Records to process:
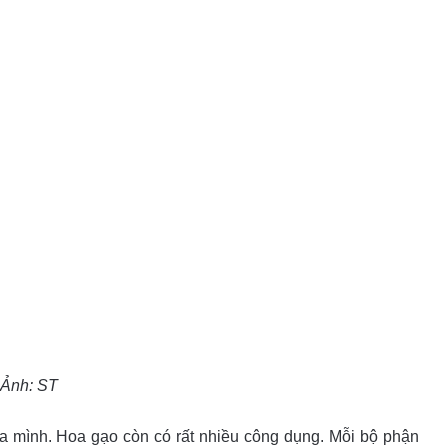
Ảnh: ST
a mình. Hoa gạo còn có rất nhiều công dụng. Mỗi bộ phận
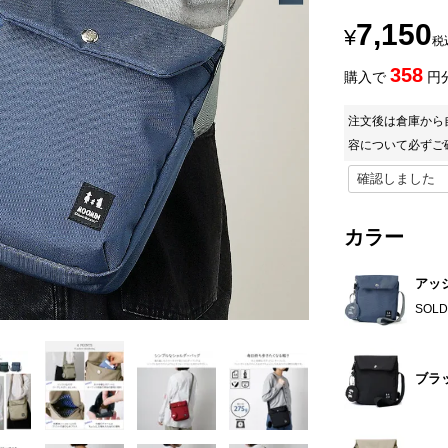
7,150
¥
税
358
購入で
円
注文後は倉庫から
容について必ずご
カラー
アッ
SOLD
ブラ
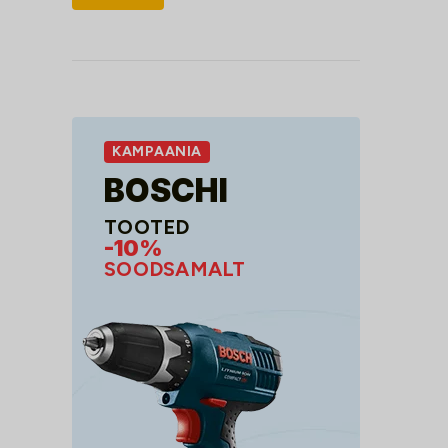
hind
hind
KAMPAANIA
BOSCHI
TOOTED
-10%
SOODSAMALT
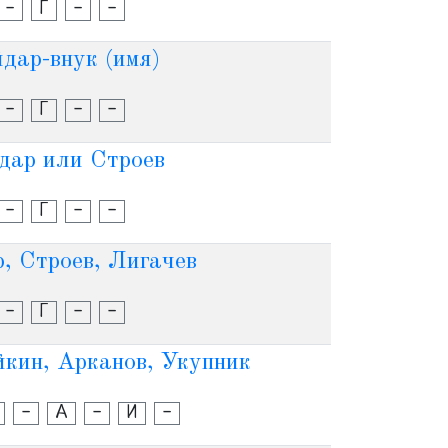
-
Г
-
-
дар-внук (имя)
-
Г
-
-
дар или Строев
-
Г
-
-
, Строев, Лигачев
-
Г
-
-
йкин, Арканов, Укупник
-
А
-
И
-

Problem statement:
All of the data is to be transcribed exactly, with images omitted.

Result of this task:
Ảnh: ST
a mình. Hoa gạo còn có rất nhiều công dụng. Mỗi bộ phận
7,150
¥
税
358
購入で
円
注文後は倉庫から
容について必ずご
カラー
アッ
SOLD
ブラ
hind
hind
KAMPAANIA
BOSCHI
TOOTED
-10%
SOODSAMALT
-
Г
-
-
дар-внук (имя)
-
Г
-
-
дар или Строев
-
Г
-
-
, Строев, Лигачев
-
Г
-
-
йкин, Арканов, Укупник
-
А
-
И
-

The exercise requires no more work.